Action item: The expected answer is a verbatim transcription of the lines below, beginning with the first and ending with the line that holds "Nico en Leentje", without pictures.

[Items listed in a dataset]
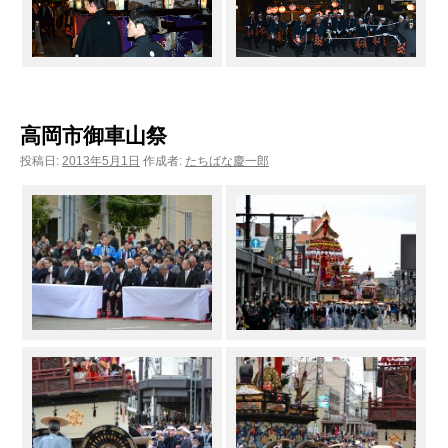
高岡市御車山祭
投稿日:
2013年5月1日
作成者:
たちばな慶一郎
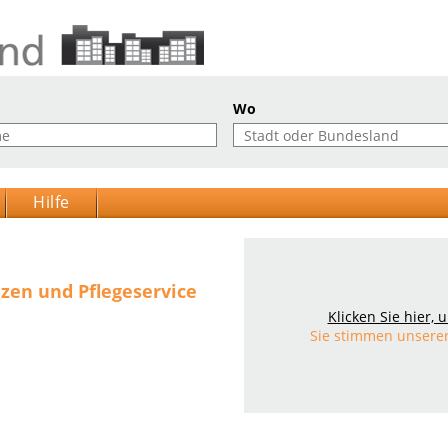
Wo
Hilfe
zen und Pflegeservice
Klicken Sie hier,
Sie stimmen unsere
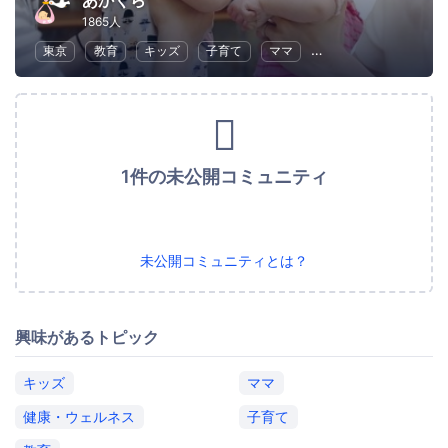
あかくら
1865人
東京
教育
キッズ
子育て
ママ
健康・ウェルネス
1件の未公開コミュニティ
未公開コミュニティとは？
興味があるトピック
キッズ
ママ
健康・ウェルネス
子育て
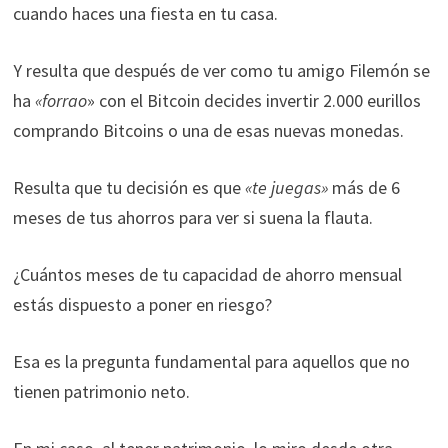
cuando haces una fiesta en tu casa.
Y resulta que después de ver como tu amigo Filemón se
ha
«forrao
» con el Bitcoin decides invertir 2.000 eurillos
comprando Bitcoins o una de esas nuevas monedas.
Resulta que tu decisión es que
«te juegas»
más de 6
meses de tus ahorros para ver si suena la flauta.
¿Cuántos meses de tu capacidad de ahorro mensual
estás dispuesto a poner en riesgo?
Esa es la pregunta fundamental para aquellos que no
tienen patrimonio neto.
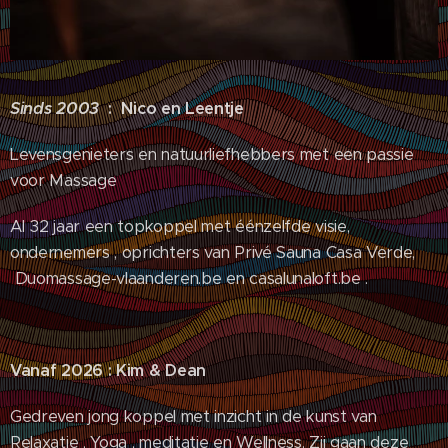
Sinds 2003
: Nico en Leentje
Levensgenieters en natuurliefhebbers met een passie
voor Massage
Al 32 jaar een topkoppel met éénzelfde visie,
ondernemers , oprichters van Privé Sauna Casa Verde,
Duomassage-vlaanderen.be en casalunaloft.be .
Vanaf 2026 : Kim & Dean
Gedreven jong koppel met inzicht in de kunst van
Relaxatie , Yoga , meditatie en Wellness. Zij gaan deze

Answer below:
高岡市御車山祭
投稿日:
2013年5月1日
作成者:
たちばな慶一郎
Wo
Hilfe
zen und Pflegeservice
Klicken Sie hier,
Sie stimmen unsere
あかくら
1865人
東京
教育
キッズ
子育て
ママ
健康・ウェルネス
1件の未公開コミュニティ
未公開コミュニティとは？
興味があるトピック
キッズ
ママ
健康・ウェルネス
子育て
cuando haces una fiesta en tu casa.
Y resulta que después de ver como tu amigo Filemón se
ha
«forrao
» con el Bitcoin decides invertir 2.000 eurillos
comprando Bitcoins o una de esas nuevas monedas.
Resulta que tu decisión es que
«te juegas»
más de 6
meses de tus ahorros para ver si suena la flauta.
¿Cuántos meses de tu capacidad de ahorro mensual
estás dispuesto a poner en riesgo?
Esa es la pregunta fundamental para aquellos que no
tienen patrimonio neto.
Sinds 2003
: Nico en Leentje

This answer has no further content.